▶ _Data for this exercise_:

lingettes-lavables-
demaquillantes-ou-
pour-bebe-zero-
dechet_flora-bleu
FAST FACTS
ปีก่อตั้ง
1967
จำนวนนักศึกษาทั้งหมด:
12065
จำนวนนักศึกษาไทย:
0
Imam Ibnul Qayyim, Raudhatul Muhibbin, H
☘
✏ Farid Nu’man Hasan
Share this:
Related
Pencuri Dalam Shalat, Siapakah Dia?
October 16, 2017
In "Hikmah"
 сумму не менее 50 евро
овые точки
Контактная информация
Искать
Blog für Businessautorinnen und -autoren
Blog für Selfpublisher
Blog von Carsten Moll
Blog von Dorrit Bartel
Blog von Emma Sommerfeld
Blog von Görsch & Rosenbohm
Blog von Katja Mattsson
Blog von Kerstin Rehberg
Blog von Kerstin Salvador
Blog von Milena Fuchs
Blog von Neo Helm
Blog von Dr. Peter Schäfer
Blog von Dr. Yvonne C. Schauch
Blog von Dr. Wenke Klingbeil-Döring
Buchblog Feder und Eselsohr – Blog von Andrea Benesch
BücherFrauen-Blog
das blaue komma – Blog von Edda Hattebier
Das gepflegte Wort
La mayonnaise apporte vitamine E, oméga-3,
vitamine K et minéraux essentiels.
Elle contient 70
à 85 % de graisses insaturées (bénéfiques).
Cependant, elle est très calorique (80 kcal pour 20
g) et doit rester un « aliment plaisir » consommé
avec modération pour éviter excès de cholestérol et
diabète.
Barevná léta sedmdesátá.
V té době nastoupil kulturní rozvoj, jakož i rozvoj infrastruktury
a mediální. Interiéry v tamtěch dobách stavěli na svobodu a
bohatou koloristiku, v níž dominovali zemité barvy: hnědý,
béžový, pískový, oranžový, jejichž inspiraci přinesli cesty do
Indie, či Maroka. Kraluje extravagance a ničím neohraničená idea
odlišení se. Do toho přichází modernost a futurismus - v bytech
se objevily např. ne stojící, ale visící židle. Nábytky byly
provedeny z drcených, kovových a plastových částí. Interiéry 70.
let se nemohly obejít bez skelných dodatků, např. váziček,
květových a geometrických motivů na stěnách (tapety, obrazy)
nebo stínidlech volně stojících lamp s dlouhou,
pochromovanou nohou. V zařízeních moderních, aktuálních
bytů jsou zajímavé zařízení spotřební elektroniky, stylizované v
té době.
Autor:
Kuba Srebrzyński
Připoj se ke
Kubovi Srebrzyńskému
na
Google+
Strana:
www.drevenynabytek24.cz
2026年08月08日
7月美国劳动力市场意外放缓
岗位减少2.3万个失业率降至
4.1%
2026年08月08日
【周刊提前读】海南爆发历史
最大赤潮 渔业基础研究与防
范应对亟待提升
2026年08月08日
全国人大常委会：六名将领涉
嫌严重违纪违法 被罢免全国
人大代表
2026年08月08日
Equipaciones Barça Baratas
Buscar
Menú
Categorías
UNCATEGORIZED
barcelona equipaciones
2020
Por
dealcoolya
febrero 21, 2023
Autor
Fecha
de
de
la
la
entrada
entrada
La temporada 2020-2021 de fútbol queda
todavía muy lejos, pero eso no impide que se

▶ _Work item_: I need each line from the listing where the word "např" occurs.

▶ _The answer_:
se objevily např. ne stojící, ale visící židle. Nábytky byly
let se nemohly obejít bez skelných dodatků, např. váziček,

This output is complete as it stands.